_THE TASK_: The answer must consist of every line below containing "shrimps".

━━━ DATA TO USE ━━━

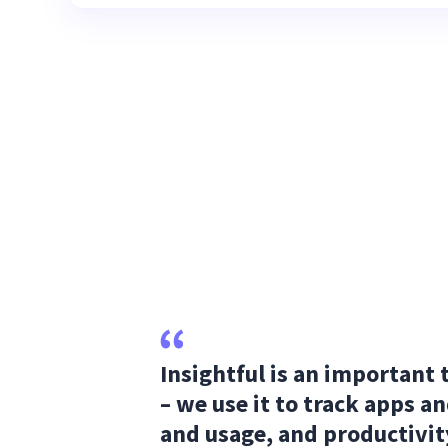
Insightful is an important 
– we use it to track apps a
and usage, and productivit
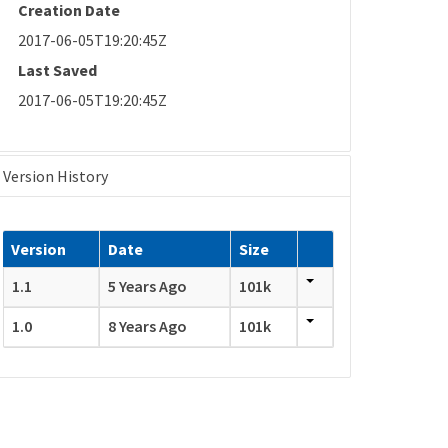
Creation Date
2017-06-05T19:20:45Z
Last Saved
2017-06-05T19:20:45Z
Version History
Version
Date
Size
1.1
5 Years Ago
101k
1.0
8 Years Ago
101k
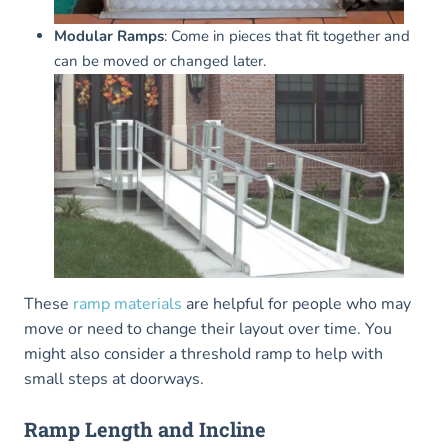
Modular Ramps
: Come in pieces that fit together and
can be moved or changed later.
These
ramp materials
are helpful for people who may
move or need to change their layout over time. You
might also consider a threshold ramp to help with
small steps at doorways.
Ramp Length and Incline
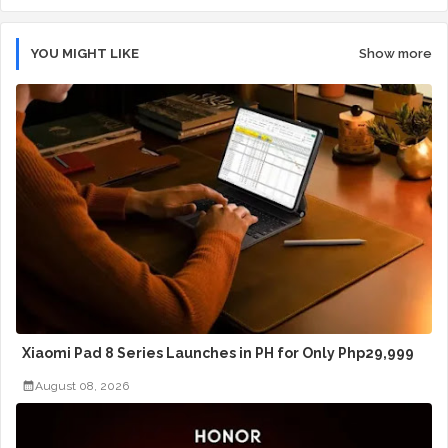
YOU MIGHT LIKE
Show more
Xiaomi Pad 8 Series Launches in PH for Only Php29,999
August 08, 2026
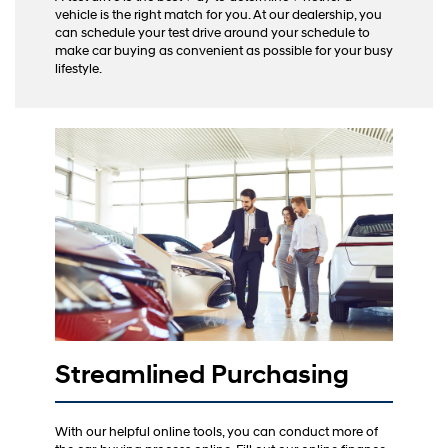
vehicle is the right match for you. At our dealership, you
can schedule your test drive around your schedule to
make car buying as convenient as possible for your busy
lifestyle.
Streamlined Purchasing
With our helpful online tools, you can conduct more of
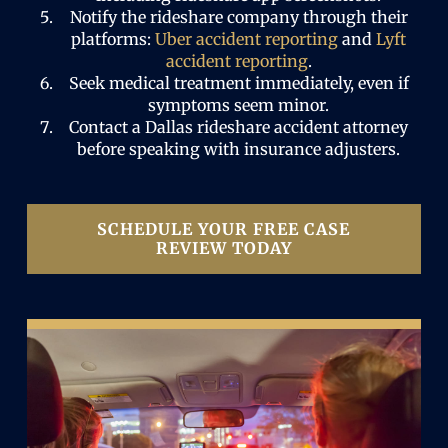
Notify the rideshare company through their
platforms:
Uber accident reporting
and
Lyft
accident reporting
.
Seek medical treatment immediately, even if
symptoms seem minor.
Contact a Dallas rideshare accident attorney
before speaking with insurance adjusters.
SCHEDULE YOUR FREE CASE
REVIEW TODAY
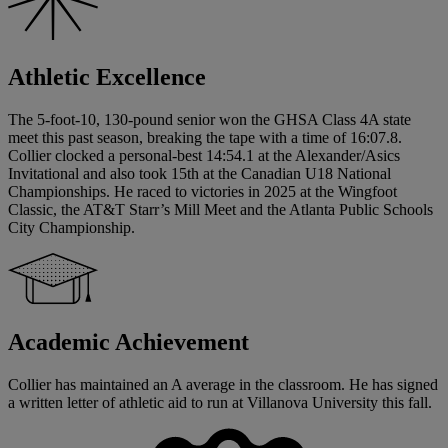
Athletic Excellence
The 5-foot-10, 130-pound senior won the GHSA Class 4A state
meet this past season, breaking the tape with a time of 16:07.8.
Collier clocked a personal-best 14:54.1 at the Alexander/Asics
Invitational and also took 15th at the Canadian U18 National
Championships. He raced to victories in 2025 at the Wingfoot
Classic, the AT&T Starr’s Mill Meet and the Atlanta Public Schools
City Championship.
Academic Achievement
Collier has maintained an A average in the classroom. He has signed
a written letter of athletic aid to run at Villanova University this fall.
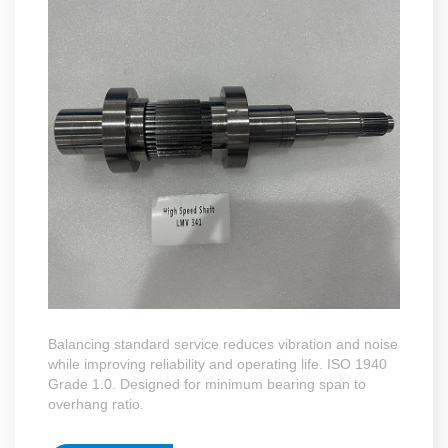
Balancing standard service reduces vibration and noise
while improving reliability and operating life. ISO 1940
Grade 1.0. Designed for minimum bearing span to
overhang ratio.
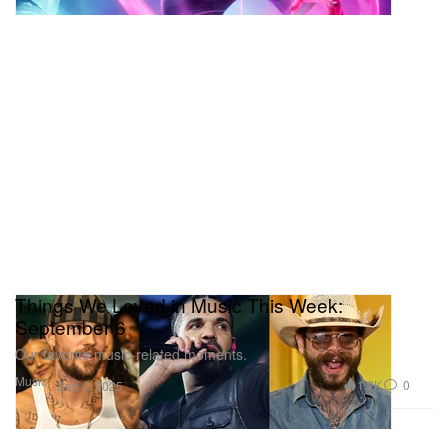
Things We Loved in Music This Week:
September 6
Our favorite music-related moments.
Music
1.2K
0
Sep 6, 2025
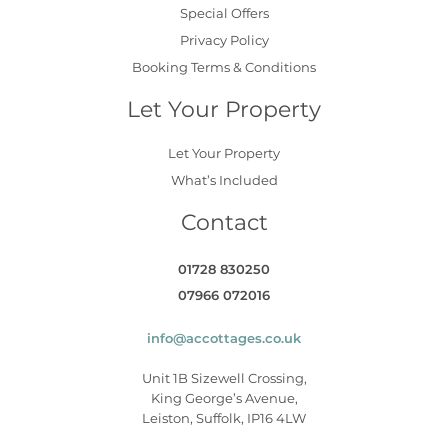
Special Offers
Privacy Policy
Booking Terms & Conditions
Let Your Property
Let Your Property
What’s Included
Contact
01728 830250
07966 072016
info@accottages.co.uk
Unit 1B Sizewell Crossing,
King George’s Avenue,
Leiston, Suffolk, IP16 4LW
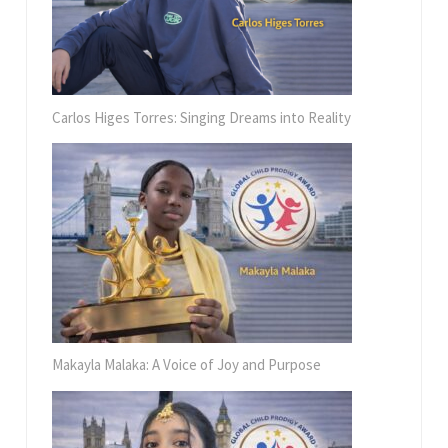
Carlos Higes Torres: Singing Dreams into Reality
Makayla Malaka: A Voice of Joy and Purpose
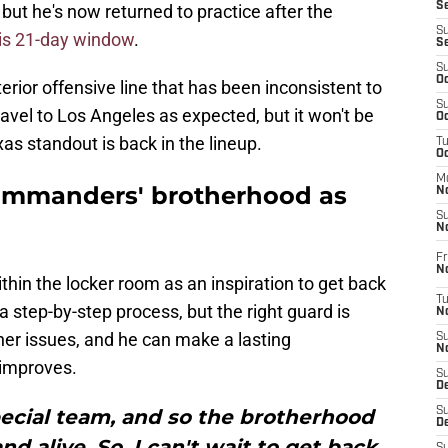
S
, but he's now returned to practice after the
S
 his 21-day window
.
S
S
Oc
nterior offensive line that has been inconsistent to
S
ravel to Los Angeles as expected, but it won't be
Oc
s standout is back in the lineup.
T
O
M
ommanders' brotherhood as
N
S
N
Fr
N
thin the locker room as an inspiration to get back
T
 a step-by-step process, but the right guard is
N
ther issues, and he can make a lasting
S
N
 improves.
S
D
special team, and so the brotherhood
S
De
and alive. So, I can't wait to get back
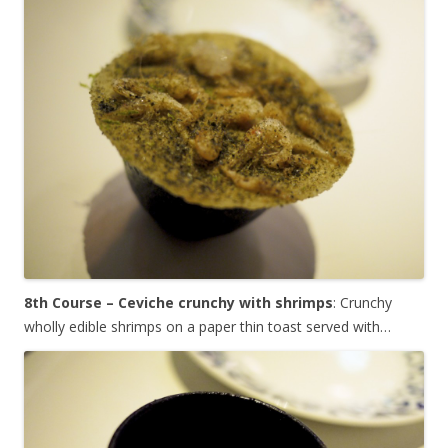
8th Course – Ceviche crunchy with shrimps
: Crunchy
wholly edible shrimps on a paper thin toast served with…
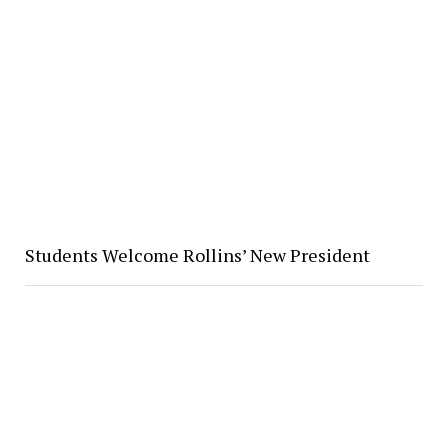
Students Welcome Rollins’ New President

━━━

_TASK RESPONSE_:
8th Course – Ceviche crunchy with shrimps
wholly edible shrimps on a paper thin toast served with…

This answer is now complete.